In the study of statistics, understanding the shape and distribution of data is crucial. While measures of Central Tendency (Mean, Median, Mode) and Measures of Dispersion (Range, Standard Deviation, Coefficient of Variation) help us understand the average and variability of data, they do not always tell the full story. For a more complete analysis, we also need to understand the concept of Skewness.
What is Skewness?
Skewness refers to the degree of asymmetry or departure from symmetry in the distribution of data. In simpler terms, it tells us whether the data is tilted to the left, to the right, or is perfectly symmetrical.
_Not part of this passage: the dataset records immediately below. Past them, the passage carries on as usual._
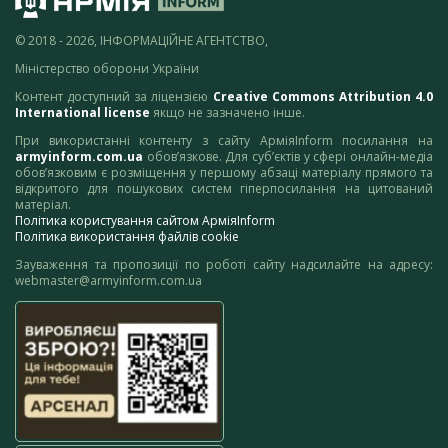
© 2018 - 2026, ІНФОРМАЦІЙНЕ АГЕНТСТВО,
Міністерство оборони України
Контент доступний за ліцензією
Creative Commons Attribution 4.0
International license
якщо не зазначено інше.
При використанні контенту з сайту АрміяInform посилання на
armyinform.com.ua
обов’язкове. Для суб’єктів у сфері онлайн-медіа
обов’язковим є розміщення у першому абзаці матеріалу прямого та
відкритого для пошукових систем гіперпосилання на цитований
матеріал.
Політика користування сайтом АрміяInform
Політика використання файлів cookie
Зауваження та пропозиції по роботі сайту надсилайте на адресу:
webmaster@armyinform.com.ua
a. Symmetrical Distribution
In a symmetrical distribution, the values of mean, median, and mode are all equal. The graph of such a distribution is bell-shaped and evenly balanced on both sides.
b. Skewed Distribution
- Positively Skewed: The tail on the right side is longer. Mean > Median > Mode.
- Negatively Skewed: The tail on the left side is longer. Mean < Median < Mode.
Why Study Skewness?
Understanding skewness helps in:
- Identifying the direction and degree of asymmetry in data.
- Improving decision-making based on data behavior.
- Providing insights that central tendency and dispersion measures may overlook.
- Choosing suitable statistical techniques (some require normal distribution).
Key Measures of Skewness
There are several ways to measure skewness. Each method provides a numerical value that helps us understand the nature and direction of skewness in a dataset. These measures are broadly classified into two categories:
- Absolute Measures of Skewness:
- Mean – Median
- Mean – Mode
- Relative Measures of Skewness (Coefficients):
Types of Skewness
| Type of Skewness | Shape | Mean, Median, Mode Relation |
|---|---|---|
| Symmetrical | Bell-shaped | Mean = Median = Mode |
| Positively Skewed | Tail on right | Mean > Median > Mode |
| Negatively Skewed | Tail on left | Mean < Median < Mode |
Skewness in Real Life
- Income Distribution: Often positively skewed a small number of people earn much more than the majority.
- Exam Scores: Negatively skewed if most students score high and only a few score low.
- Sales Data: Could be skewed based on product popularity.
Next Steps in Your Learning
This article provides the conceptual foundation for understanding skewness. From here, we will explore each method of measuring skewness in detail. Click the links below to continue:
- Karl Pearson’s Coefficient of Skewness
- Bowley’s Coefficient of Skewness
- Kelly’s Coefficient of Skewness
- Moment-Based Measures of Skewness
Conclusion
Measures of Skewness provide valuable insights into the nature of data distribution. Whether symmetrical or skewed, understanding the direction and degree of skewness is essential for accurate analysis. As you continue exploring, keep in mind the relevance of each method and its applicability to different datasets. Let this foundation guide your deeper study into statistical methods of skewness.